# Overcharged capillary tube system



## alejo0623 (Mar 25, 2012)

Good day,

Please, can someone explain the behavior of the gas 134A when overcharged in a refrigeration unit ( back bar unit 95 inches, Capillary tube system) how it will affect the saturation point, heat exchange and also can this iced up the evaporator and suction line? 

i have seen that a unit when overcharged it will develop ice at the inlet of the compressor, can this ice climb up to the evaporator and make the evaporator iced up too?

thanks,


----------



## rmihvacr (Mar 29, 2012)

Yes. When dealing with incremental horsepower refrigeration (under 1 h.p.) it is HIGHLY recommended (and our companies S.O.P.) to weigh in the charge, which is available on data plate.
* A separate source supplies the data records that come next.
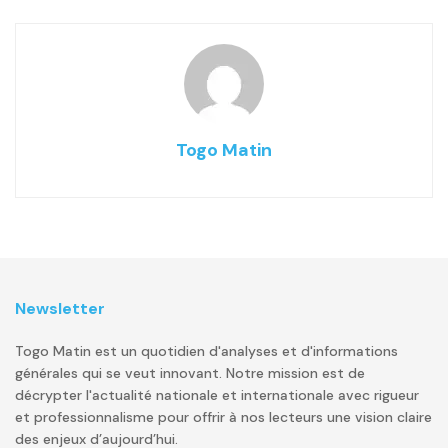
Togo Matin
Newsletter
Togo Matin est un quotidien d'analyses et d'informations
générales qui se veut innovant. Notre mission est de
décrypter l'actualité nationale et internationale avec rigueur
et professionnalisme pour offrir à nos lecteurs une vision claire
des enjeux d’aujourd’hui.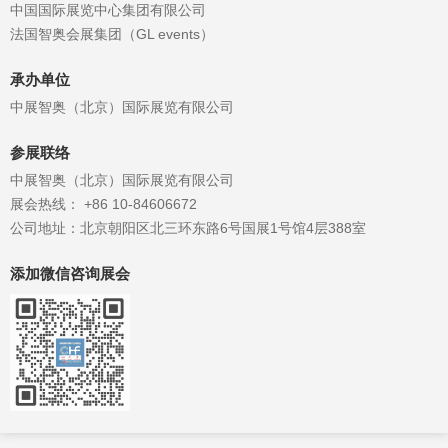
中国国际展览中心集团有限公司
法国智奥会展集团（GL events）
承办单位
中展智奥（北京）国际展览有限公司
参展联络
中展智奥（北京）国际展览有限公司
展会热线： +86 10-84606672
公司地址：北京朝阳区北三环东路6号国展1号馆4层388室
添加微信咨询展会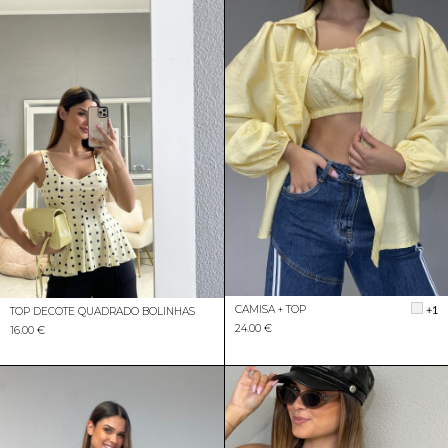
CAMISA + TOP
+1
TOP DECOTE QUADRADO BOLINHAS
24.00 €
16.00 €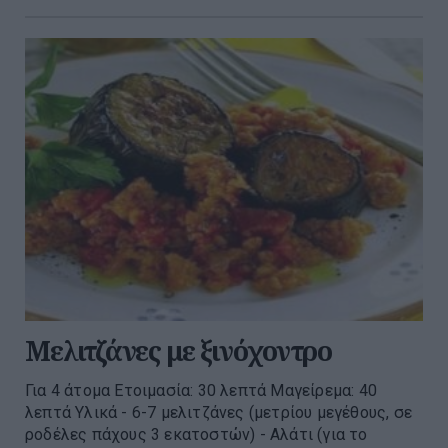
Μελιτζάνες με ξινόχοντρο
Για 4 άτομα Ετοιμασία: 30 λεπτά Μαγείρεμα: 40
λεπτά Υλικά - 6-7 μελιτζάνες (μετρίου μεγέθους, σε
ροδέλες πάχους 3 εκατοστών) - Αλάτι (για το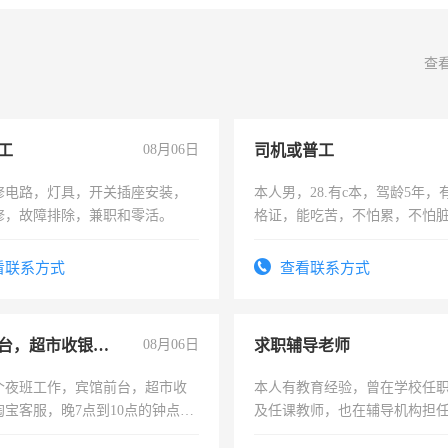
查
工
08月06日
司机或普工
修电路，灯具，开关插座安装，
本人男，28.有c本，驾龄5年，
修，故障排除，兼职和零活。
格证，能吃苦，不怕累，不怕
实，需求稳定工作一份，保险
看联系方式
查看联系方式
宾馆前台，超市收银员，淘宝客服
08月06日
求职辅导老师
个夜班工作，宾馆前台，超市收
本人有教育经验，曾在学校任
淘宝客服，晚7点到10点的钟点
及任课教师，也在辅导机构担
烦看到的老板加我微信聊，手机
师，求周一至周五辅导老师的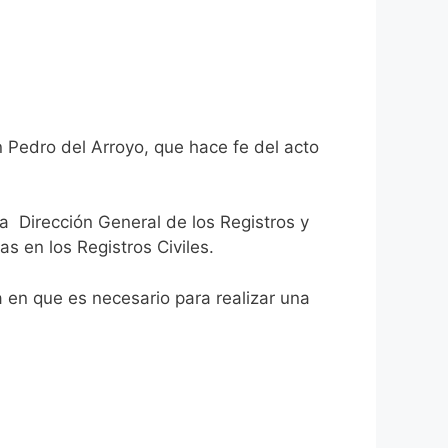
n Pedro del Arroyo, que hace fe del acto
la Dirección General de los Registros y
as en los Registros Civiles.
ca en que es necesario para realizar una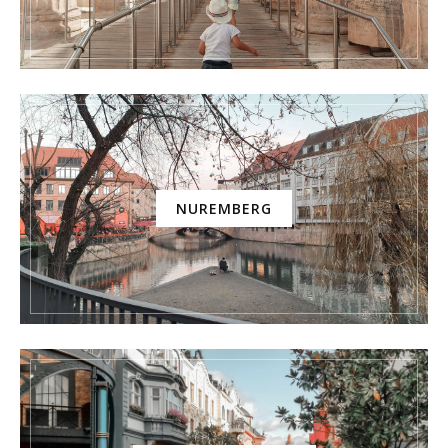
NUREMBERG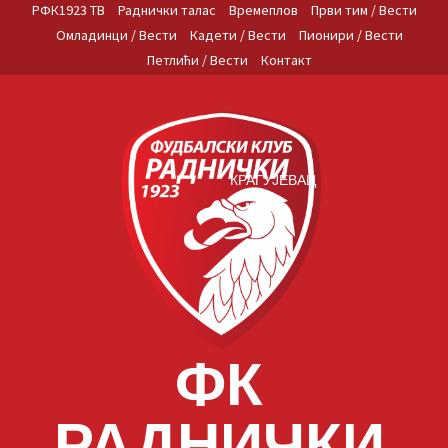
Skip
РФК1923 ТВ
Раднички талас
Времеплов
Први тим / Вести
to
Омладинци / Вести
Кадети / Вести
Пионири / Вести
content
Петлићи / Вести
Контакт
КРАГУЈЕВАЦ
ФК
РАДНИЧКИ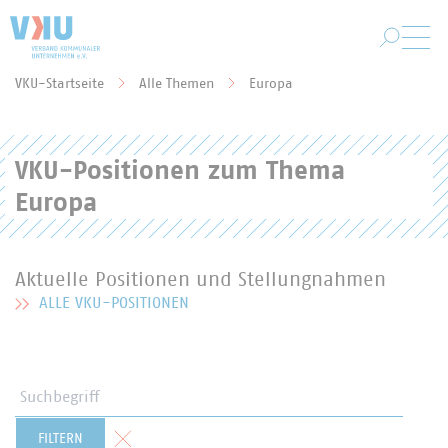
Zum Hauptinhalt springen
VKU-Startseite
Alle Themen
Europa
Sie befinden sich hier:
VKU-Positionen zum Thema
Europa
Aktuelle Positionen und Stellungnahmen
ALLE VKU-POSITIONEN
MEHR ZU AKTUELLE POSITIONEN UND STELLUNGNAHMEN
Suchbegriff
Formular zurücksetzen
FILTERN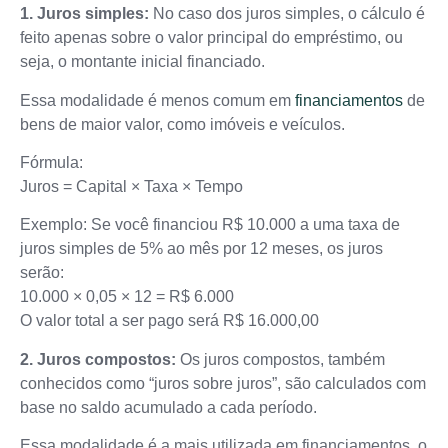
1. Juros simples:
No caso dos juros simples, o cálculo é
feito apenas sobre o valor principal do empréstimo, ou
seja, o montante inicial financiado.
Essa modalidade é menos comum em
financiamentos
de
bens de maior valor, como imóveis e veículos.
Fórmula:
Juros = Capital × Taxa × Tempo
Exemplo: Se você financiou R$ 10.000 a uma taxa de
juros simples de 5% ao mês por 12 meses, os juros
serão:
10.000 × 0,05 × 12 = R$ 6.000
O valor total a ser pago será R$ 16.000,00
2. Juros compostos:
Os juros compostos, também
conhecidos como “juros sobre juros”, são calculados com
base no saldo acumulado a cada período.
Essa modalidade é a mais utilizada em financiamentos, o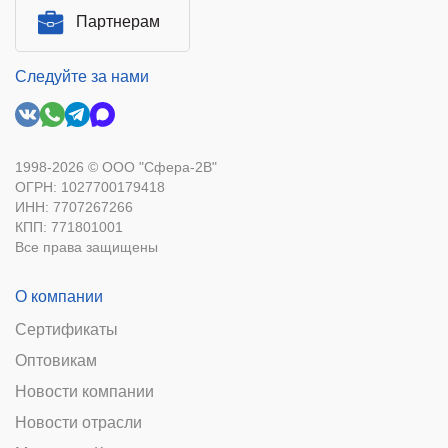
Партнерам
Следуйте за нами
1998-2026 © ООО "Сфера-2В"
ОГРН: 1027700179418
ИНН: 7707267266
КПП: 771801001
Все права защищены
О компании
Сертификаты
Оптовикам
Новости компании
Новости отрасли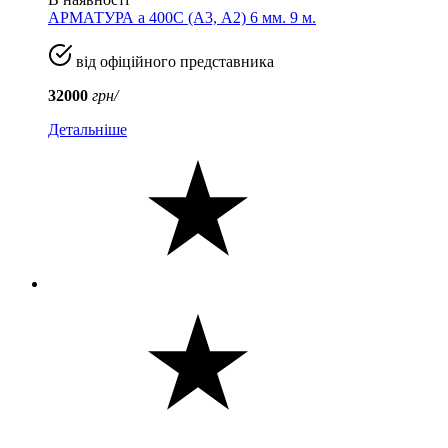
АРМАТУРА а 400C (A3, А2) 6 мм. 9 м.
від офіційного представника
32000
грн/
Детальніше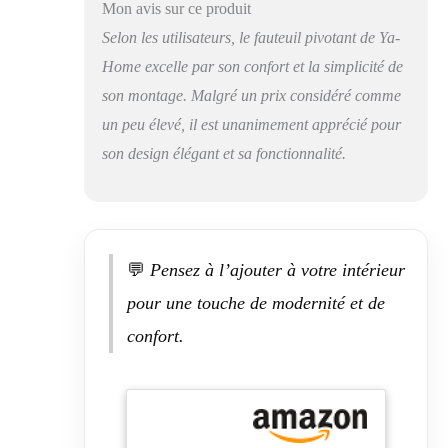
Mon avis sur ce produit
et respirant,le
fauteuil est
Selon les utilisateurs, le fauteuil pivotant de Ya-
rembourré de
Home excelle par son confort et la simplicité de
éponge haute
son montage. Malgré un prix considéré comme
densité pour un
soutien ferme et
un peu élevé, il est unanimement apprécié pour
durable.Le coussin
son design élégant et sa fonctionnalité.
d'assise extra-épais
garantit un confort
moelleux même
après des heures
d'utilisation.
【Adapté à Tous
💬
Pensez à l’ajouter à votre intérieur
les Espaces】Ce
pour une touche de modernité et de
fauteuil moderne
s’intègre
confort.
harmonieusement à
tous les intérieurs :
salon, chambre,
bureau ou coin
lecture. La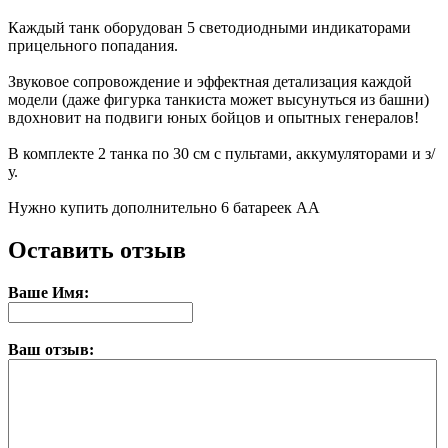
Каждый танк оборудован 5 светодиодными индикаторами
прицельного попадания.
Звуковое сопровождение и эффектная детализация каждой
модели (даже фигурка танкиста может высунуться из башни)
вдохновит на подвиги юных бойцов и опытных генералов!
В комплекте 2 танка по 30 см с пультами, аккумуляторами и з/
у.
Нужно купить дополнительно 6 батареек АА
Оставить отзыв
Ваше Имя:
Ваш отзыв: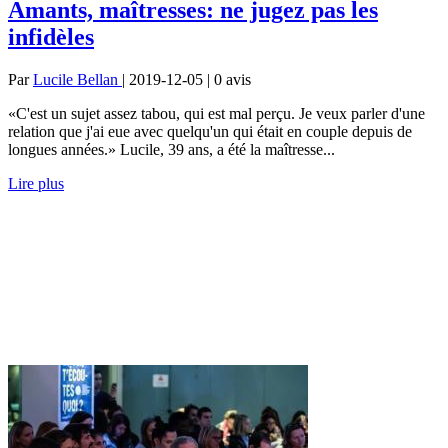
Amants, maîtresses: ne jugez pas les
infidèles
Par
Lucile Bellan
| 2019-12-05 | 0
avis
«C'est un sujet assez tabou, qui est mal perçu. Je veux parler d'une
relation que j'ai eue avec quelqu'un qui était en couple depuis de
longues années.» Lucile, 39 ans, a été la maîtresse...
Lire plus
This eliminates the human error when it comes to charging a system. We have found that heat (greater than 105 degrees) causes a slight film to develop inside capillary tube (when P.O.E. is in system)and therefore alters the refrigeration effect (overall I.D. of cap tube becomes smaller). We replace driers and captubes any time we remove refrigerant 134A from a small system. The incurred expense (for us the contractor) is minimal (drier (sporlan CAPT and supco cap tube less than 20$) and has proven to be a benefit for the customer and a good revenue generator for us. Win Win. We replace upwards of 30 a month during the summer (different customers of course).


----------



## alejo0623 (Mar 25, 2012)

Thank you !!


----------



## moshei (Jun 21, 2012)

Often a cap tube is branched into several smaller distribution lines that meter refrigerant into different sections of a cooling coil - it's simply a means of efficient distribution to improve coil efficiency, and shouldn't affect the charge quantity.!


----------